> **Aim of the task**: Return every line of the records, exact and in full, until you have returned the line with "90 minutos.", and include none of the pictures.

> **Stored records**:
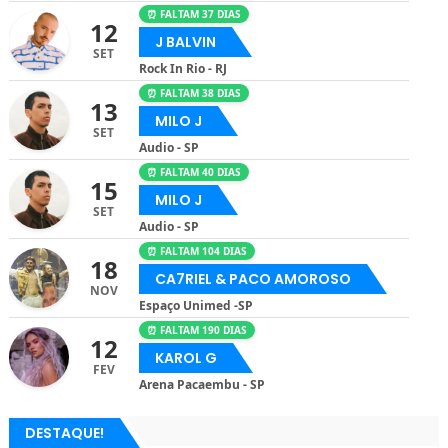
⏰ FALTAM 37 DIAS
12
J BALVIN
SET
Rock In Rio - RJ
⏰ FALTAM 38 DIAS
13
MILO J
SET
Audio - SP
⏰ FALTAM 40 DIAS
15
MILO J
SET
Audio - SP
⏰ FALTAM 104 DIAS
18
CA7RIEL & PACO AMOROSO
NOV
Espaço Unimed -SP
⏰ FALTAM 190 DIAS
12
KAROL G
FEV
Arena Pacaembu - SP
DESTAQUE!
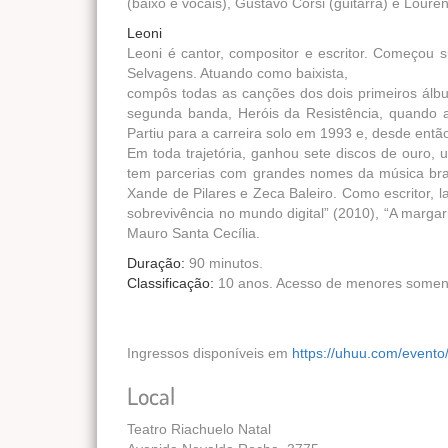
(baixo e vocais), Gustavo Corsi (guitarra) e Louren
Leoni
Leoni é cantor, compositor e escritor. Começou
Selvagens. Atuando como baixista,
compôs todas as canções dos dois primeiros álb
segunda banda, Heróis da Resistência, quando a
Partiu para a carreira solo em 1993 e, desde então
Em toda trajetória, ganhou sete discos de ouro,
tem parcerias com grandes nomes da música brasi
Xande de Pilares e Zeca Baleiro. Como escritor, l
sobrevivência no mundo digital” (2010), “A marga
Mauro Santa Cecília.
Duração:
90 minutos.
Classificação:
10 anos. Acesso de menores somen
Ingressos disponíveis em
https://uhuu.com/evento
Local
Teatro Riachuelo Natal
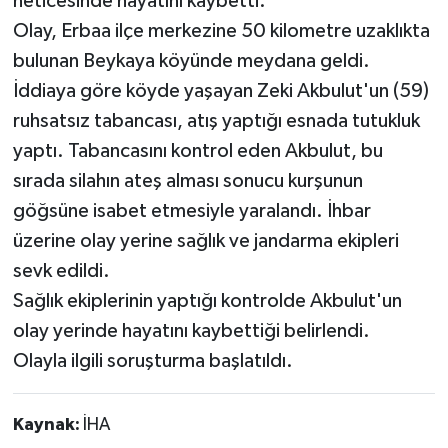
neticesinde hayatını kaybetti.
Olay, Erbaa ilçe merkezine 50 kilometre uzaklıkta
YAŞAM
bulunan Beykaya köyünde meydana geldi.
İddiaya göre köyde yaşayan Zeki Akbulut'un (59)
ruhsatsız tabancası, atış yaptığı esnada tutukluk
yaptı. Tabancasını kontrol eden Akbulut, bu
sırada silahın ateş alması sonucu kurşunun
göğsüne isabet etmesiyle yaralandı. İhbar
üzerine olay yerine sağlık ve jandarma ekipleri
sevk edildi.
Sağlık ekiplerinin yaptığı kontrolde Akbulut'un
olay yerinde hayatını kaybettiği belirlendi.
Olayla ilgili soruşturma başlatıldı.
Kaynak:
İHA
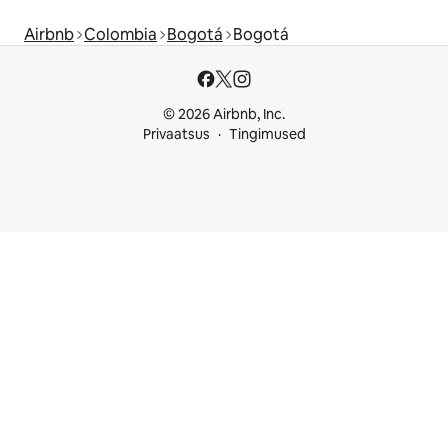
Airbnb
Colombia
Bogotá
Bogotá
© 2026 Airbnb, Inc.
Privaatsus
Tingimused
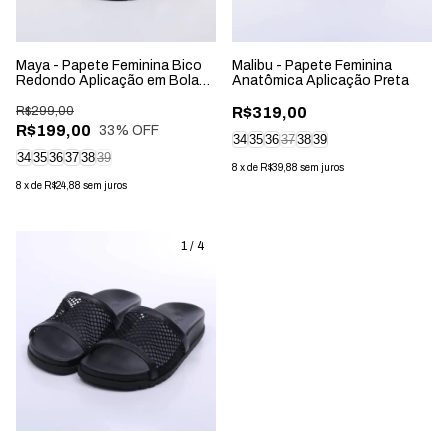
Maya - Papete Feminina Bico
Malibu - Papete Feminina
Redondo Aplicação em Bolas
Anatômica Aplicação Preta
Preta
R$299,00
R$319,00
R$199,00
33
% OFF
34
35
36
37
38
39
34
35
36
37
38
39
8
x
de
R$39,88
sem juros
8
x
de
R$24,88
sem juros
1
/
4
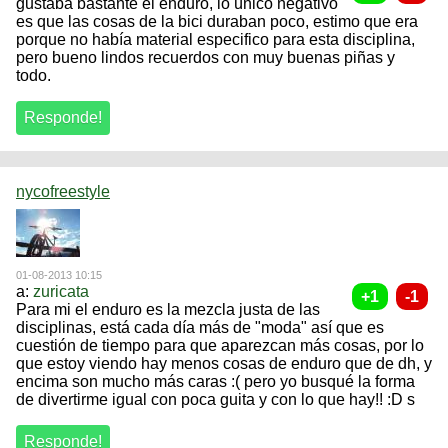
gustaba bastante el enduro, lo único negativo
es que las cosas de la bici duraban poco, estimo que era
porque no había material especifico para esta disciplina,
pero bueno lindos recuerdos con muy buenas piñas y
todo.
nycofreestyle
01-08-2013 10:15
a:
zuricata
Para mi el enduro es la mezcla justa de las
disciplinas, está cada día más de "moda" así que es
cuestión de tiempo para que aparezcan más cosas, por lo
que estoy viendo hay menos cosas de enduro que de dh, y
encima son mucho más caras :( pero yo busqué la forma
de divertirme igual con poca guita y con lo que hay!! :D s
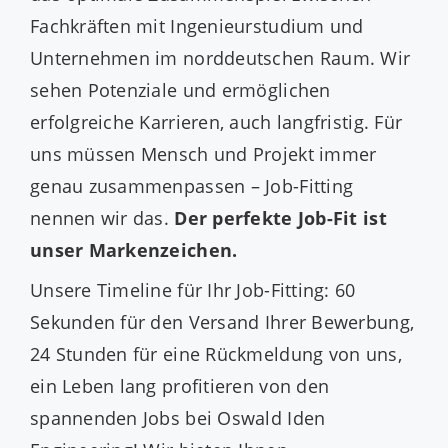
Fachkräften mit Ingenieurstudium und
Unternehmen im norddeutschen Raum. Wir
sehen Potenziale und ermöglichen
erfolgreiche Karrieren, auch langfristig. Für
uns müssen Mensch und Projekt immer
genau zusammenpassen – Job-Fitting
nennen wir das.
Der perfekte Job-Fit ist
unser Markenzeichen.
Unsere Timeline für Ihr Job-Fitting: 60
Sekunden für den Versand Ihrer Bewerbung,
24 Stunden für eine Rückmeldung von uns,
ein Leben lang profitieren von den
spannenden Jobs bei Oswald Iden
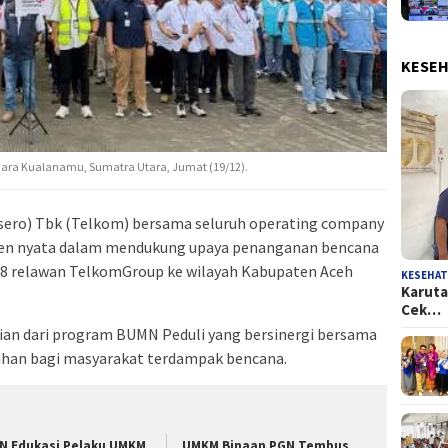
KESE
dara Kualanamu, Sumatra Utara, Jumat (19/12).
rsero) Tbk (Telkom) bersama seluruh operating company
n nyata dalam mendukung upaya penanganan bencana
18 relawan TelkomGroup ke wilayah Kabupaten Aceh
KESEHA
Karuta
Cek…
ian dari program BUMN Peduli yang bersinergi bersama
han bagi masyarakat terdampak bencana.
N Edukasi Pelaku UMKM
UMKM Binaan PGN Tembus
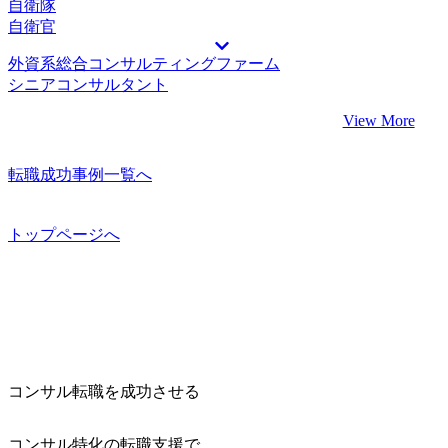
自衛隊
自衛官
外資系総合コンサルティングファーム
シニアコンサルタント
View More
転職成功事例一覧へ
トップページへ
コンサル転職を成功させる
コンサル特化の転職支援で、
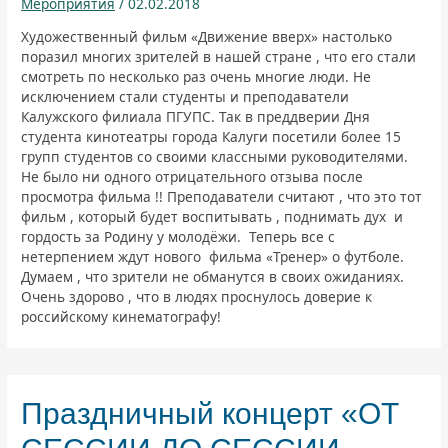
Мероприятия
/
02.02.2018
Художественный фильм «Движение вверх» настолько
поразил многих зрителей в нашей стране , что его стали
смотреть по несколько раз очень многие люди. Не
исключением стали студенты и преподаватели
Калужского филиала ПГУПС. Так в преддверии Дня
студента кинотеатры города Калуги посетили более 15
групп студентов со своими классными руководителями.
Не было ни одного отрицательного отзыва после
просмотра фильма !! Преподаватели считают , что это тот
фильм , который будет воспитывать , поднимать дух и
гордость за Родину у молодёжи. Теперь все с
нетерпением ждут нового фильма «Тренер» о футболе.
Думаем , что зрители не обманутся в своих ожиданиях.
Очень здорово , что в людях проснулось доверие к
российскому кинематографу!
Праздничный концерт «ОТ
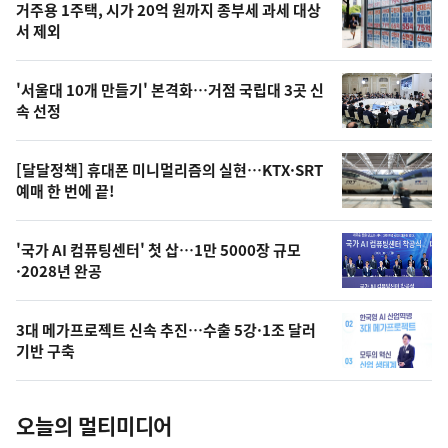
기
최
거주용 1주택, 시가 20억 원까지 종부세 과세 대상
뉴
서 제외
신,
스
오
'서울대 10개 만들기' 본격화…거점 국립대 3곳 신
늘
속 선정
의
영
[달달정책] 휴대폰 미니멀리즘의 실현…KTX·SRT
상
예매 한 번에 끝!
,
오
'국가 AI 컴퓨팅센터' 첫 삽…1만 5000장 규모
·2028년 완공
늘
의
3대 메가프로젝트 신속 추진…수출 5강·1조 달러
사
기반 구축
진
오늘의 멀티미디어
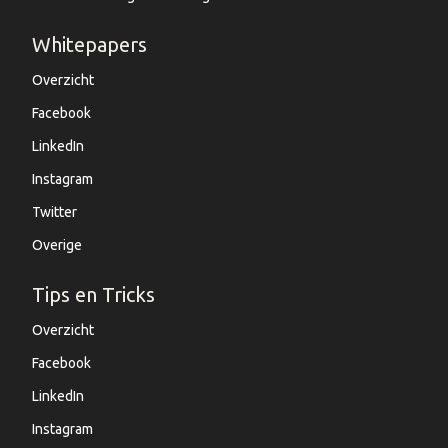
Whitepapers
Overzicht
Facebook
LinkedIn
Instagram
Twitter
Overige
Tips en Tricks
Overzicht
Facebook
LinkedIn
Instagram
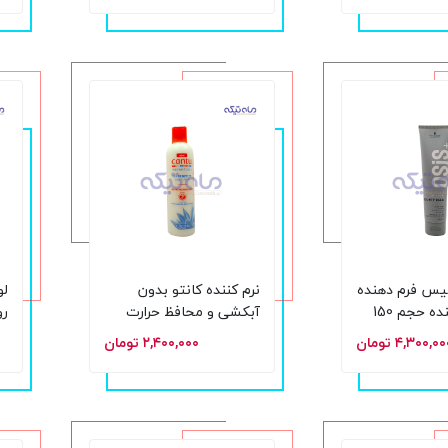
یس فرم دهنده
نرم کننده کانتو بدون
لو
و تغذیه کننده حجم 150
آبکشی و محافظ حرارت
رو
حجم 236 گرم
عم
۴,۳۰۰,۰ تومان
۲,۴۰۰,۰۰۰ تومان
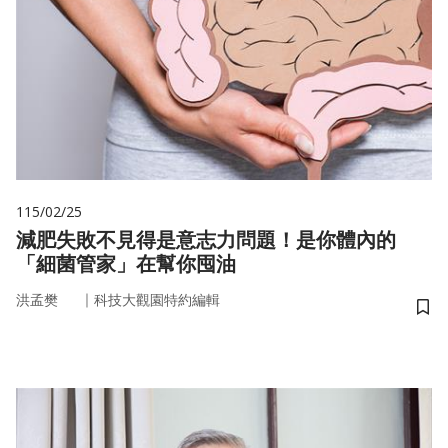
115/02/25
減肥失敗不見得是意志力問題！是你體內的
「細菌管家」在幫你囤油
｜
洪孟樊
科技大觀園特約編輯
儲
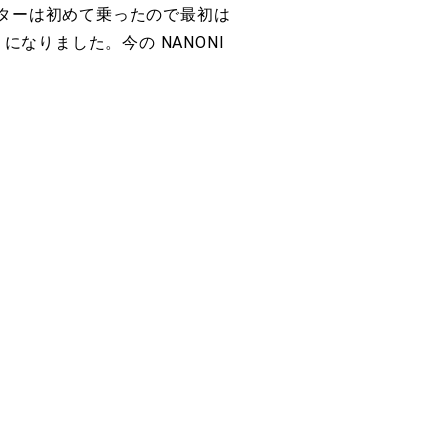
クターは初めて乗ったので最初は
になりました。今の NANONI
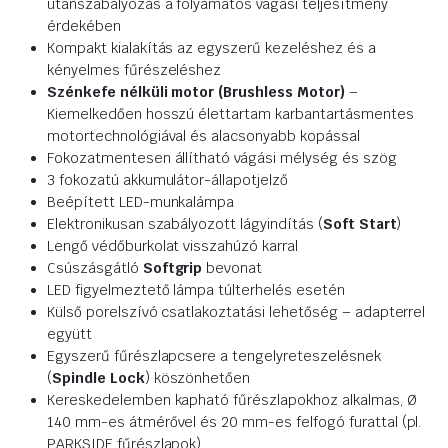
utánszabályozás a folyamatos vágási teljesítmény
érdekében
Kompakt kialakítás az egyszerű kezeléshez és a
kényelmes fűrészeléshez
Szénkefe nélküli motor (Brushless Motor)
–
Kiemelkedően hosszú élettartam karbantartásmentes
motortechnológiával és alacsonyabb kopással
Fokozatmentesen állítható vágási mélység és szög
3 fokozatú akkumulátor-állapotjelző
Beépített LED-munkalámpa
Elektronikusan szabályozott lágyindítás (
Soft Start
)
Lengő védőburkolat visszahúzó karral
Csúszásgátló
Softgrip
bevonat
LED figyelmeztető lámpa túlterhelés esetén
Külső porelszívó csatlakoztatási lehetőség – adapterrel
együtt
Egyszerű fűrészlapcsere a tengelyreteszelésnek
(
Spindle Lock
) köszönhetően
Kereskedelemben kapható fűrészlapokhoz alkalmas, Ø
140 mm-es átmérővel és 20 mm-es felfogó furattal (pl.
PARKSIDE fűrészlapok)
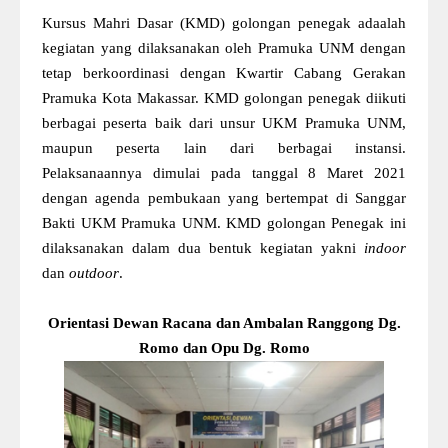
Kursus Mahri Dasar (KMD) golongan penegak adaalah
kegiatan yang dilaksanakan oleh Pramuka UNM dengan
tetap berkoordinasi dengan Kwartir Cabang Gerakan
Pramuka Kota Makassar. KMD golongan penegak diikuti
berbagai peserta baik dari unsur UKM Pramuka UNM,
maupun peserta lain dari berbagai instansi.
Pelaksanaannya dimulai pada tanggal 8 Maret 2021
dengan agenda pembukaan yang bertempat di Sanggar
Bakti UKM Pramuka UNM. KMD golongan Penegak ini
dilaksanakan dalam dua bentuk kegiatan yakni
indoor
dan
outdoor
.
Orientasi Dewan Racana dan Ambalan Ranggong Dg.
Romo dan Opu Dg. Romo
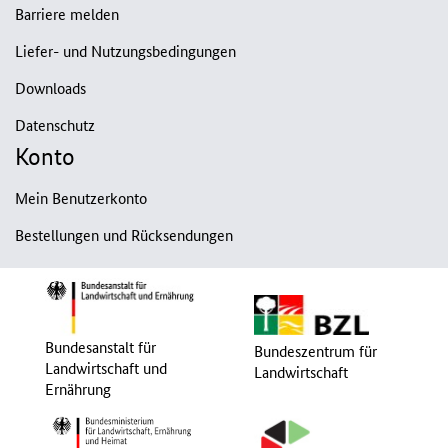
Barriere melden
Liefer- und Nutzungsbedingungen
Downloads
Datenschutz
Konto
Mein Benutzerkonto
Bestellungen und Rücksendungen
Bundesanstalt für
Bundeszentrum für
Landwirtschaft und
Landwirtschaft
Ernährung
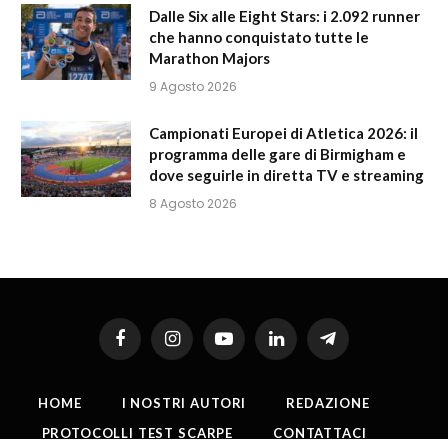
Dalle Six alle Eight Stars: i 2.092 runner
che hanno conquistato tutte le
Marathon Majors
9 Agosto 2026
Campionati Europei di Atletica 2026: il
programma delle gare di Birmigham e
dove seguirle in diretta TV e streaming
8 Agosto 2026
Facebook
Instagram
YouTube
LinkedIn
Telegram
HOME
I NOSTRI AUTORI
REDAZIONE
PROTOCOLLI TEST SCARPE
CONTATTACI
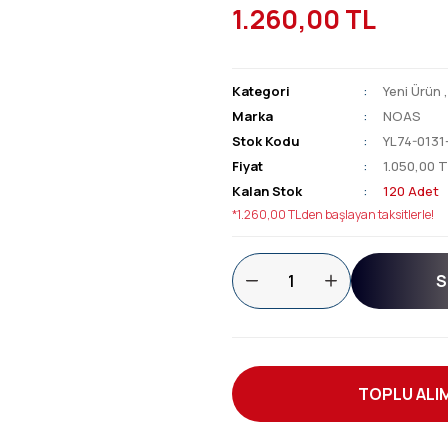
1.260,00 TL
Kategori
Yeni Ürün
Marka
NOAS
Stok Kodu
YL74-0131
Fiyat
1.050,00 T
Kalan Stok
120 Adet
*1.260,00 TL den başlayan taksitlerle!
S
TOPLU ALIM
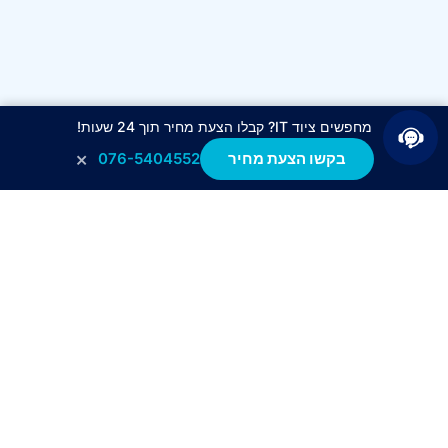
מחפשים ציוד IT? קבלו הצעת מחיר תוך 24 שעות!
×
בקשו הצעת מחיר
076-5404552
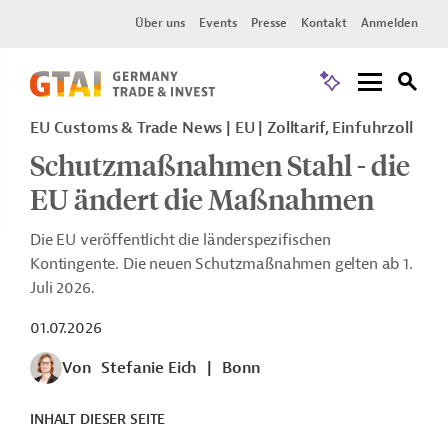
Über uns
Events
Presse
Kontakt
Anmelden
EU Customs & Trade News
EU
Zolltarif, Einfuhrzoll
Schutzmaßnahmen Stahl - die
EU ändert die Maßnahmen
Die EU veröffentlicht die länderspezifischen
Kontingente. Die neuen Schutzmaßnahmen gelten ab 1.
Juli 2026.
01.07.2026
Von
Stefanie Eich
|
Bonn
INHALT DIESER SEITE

> **Output of the exercise**:
⏰ FALTAM 37 DIAS
12
J BALVIN
SET
Rock In Rio - RJ
⏰ FALTAM 38 DIAS
13
MILO J
SET
Audio - SP
⏰ FALTAM 40 DIAS
15
MILO J
SET
Audio - SP
⏰ FALTAM 104 DIAS
18
CA7RIEL & PACO AMOROSO
NOV
Espaço Unimed -SP
⏰ FALTAM 190 DIAS
12
KAROL G
FEV
Arena Pacaembu - SP
DESTAQUE!
(baixo e vocais), Gustavo Corsi (guitarra) e Louren
Leoni
Leoni é cantor, compositor e escritor. Começou
Selvagens. Atuando como baixista,
compôs todas as canções dos dois primeiros álb
segunda banda, Heróis da Resistência, quando a
Partiu para a carreira solo em 1993 e, desde então
Em toda trajetória, ganhou sete discos de ouro,
tem parcerias com grandes nomes da música brasi
Xande de Pilares e Zeca Baleiro. Como escritor, l
sobrevivência no mundo digital” (2010), “A marga
Mauro Santa Cecília.
Duração:
90 minutos.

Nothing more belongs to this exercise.